Improve your security defenses for ransomware attacks with Azure Firewall
Posted on 1 February, 2022
Principal Program Manager
To ensure customers running on Azure are protected against ransomware attacks, Microsoft has invested heavily in Azure security and has provided customers with the security controls needed to protect their Azure cloud workloads.
A comprehensive overview of best practices and recommendations can be found in the "Azure Defenses for Ransomware Attack
Here, we would like to zoom into network security and understand how Azure Firewall can assist you with protecting against ransomware.
Ransomware is basically a type of malicious software designed to block access to your computer system until a sum of money is paid. The attacker usually exploits an existing vulnerability in your system to penetrate your network and execute the malicious software on the target host.
Ransomware is often spread through phishing emails that contain malicious attachments or through drive-by downloading. Drive-by downloading occurs when a user unknowingly visits an infected website and then malware is downloaded and installed without the user’s knowledge.
Here Azure Firewall Premium
comes into help. With its intrusion detection and prevention system (IDPS) capability, every packet will be inspected thoroughly, including all its headers and payload to identify malicious activity and to prevent it from penetrating your network. IDPS allows you to monitor your network for malicious activity, log information about this activity, report it, and optionally attempt to block it.
The IDPS signatures are applicable for both application and network-level traffic (Layers 4-7), they are fully managed and contain more than 65,000 signatures in over 50 different categories to keep them up to date with the dynamic ever-changing attack landscape:
- Azure Firewall is getting early access to vulnerability information from Microsoft Active Protections Program (MAPP) and Microsoft Security Response Center (MSRC).
- Azure Firewall is releasing 30 to 50 new signatures each day.
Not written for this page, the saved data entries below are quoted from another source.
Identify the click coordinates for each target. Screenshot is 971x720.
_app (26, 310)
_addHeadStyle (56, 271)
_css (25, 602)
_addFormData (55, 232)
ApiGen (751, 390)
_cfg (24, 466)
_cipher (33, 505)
Nowadays, modern encryption, such as Secure Sockets Layer (SSL) or Transport Layer Security (TLS), is used globally to secure internet traffic. Attackers are using encryption to carry their malicious software into the victim network. Therefore, customers must inspect their encrypted traffic just like any other traffic.
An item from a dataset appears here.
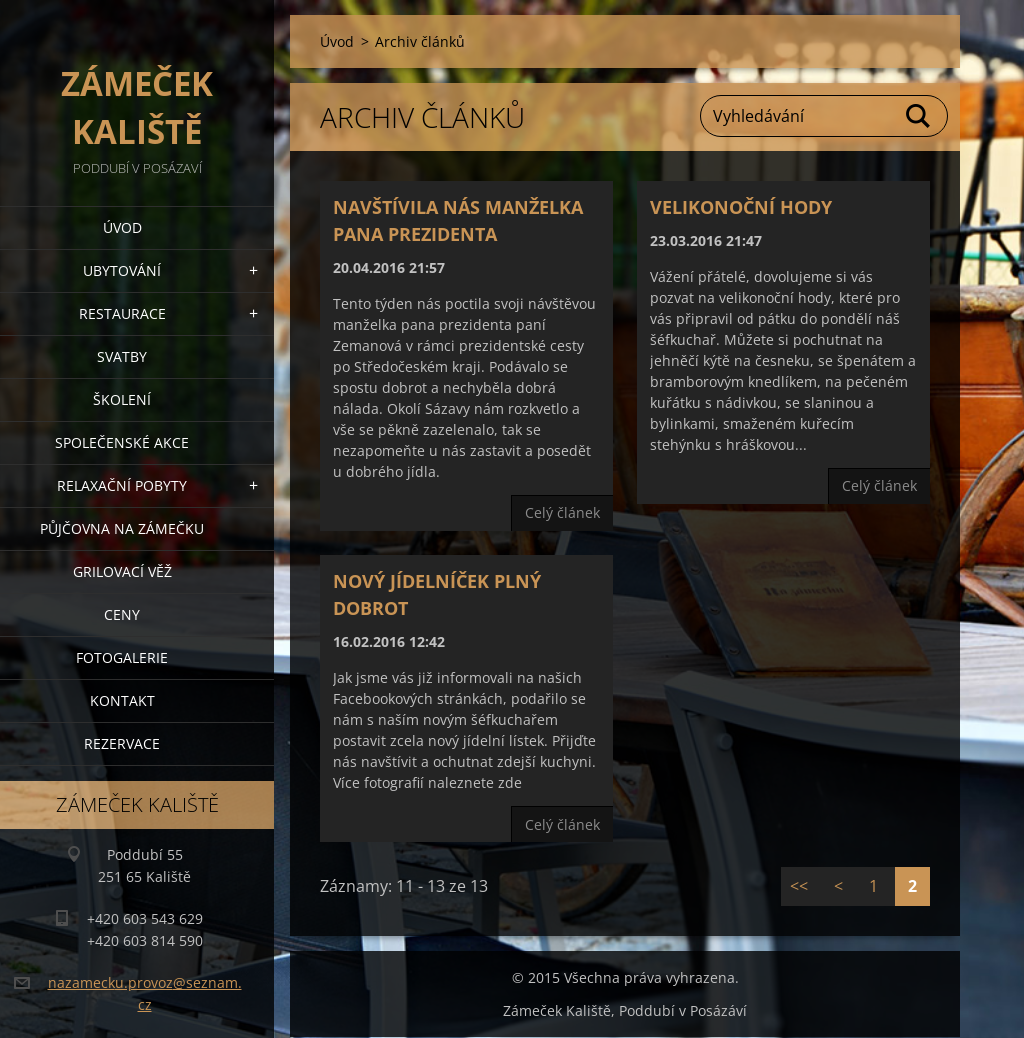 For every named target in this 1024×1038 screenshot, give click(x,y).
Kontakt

Azure Firewall Premium IDPS allows you to detect attacks in all ports and protocols for non-encrypted traffic. However, when HTTPS traffic needs to be inspected, Azure Firewall can use its TLS inspection capability to decrypt the traffic and accurately detect malicious activities.
After the ransomware is installed on the target machine, it may try to encrypt the machine’s data, therefore it requires using an encryption key and may use the Command and Control (C&C) to get the encryption key from the C&C server hosted by the attacker. CryptoLocker, WannaCry, TeslaCrypt, Cerber, and Locky are some of the ransomware using C&C to fetch the required encryption keys.
Azure Firewall Premium has hundreds of signatures that are designed to detect C&C connectivity and block it to prevent the attacker from encrypting customers’ data.
Figure 1: Firewall protection against ransomware attack using command and control channel
Taking a comprehensive approach to fend off ransomware attacks
Taking a holistic approach to fend off ransomware attacks is recommended. Azure Firewall operates in a default deny mode and will block access unless explicitly allowed by the administrator. Enabling Threat Intelligence (TI) feature in alert/deny mode will block access to known malicious IPs and domains. Microsoft Threat Intel feed is updated continuously based on new and emerging threats.
Firewall policy can be used for the centralized configuration of firewalls. This helps with responding to threats rapidly. Customers can enable Threat Intel and IDPS across multiple firewalls with just a few clicks. Web categories let administrators allow or deny user access to web categories such as gambling websites, social media websites, and others. URL filtering provides scoped access to external sites and can cut down risk even further. In other words, Azure Firewall has everything necessary for companies to defend comprehensively against malware and ransomware.
Detection is equally important as prevention. Azure Firewall solution for Microsoft Sentinel
gets you both detection and prevention in the form of an easy-to-deploy solution. Combining prevention and detection allows you to ensure that you both prevent sophisticated threats when you can, while also maintaining an “assume breach mentality” to detect and quickly respond to cyberattacks.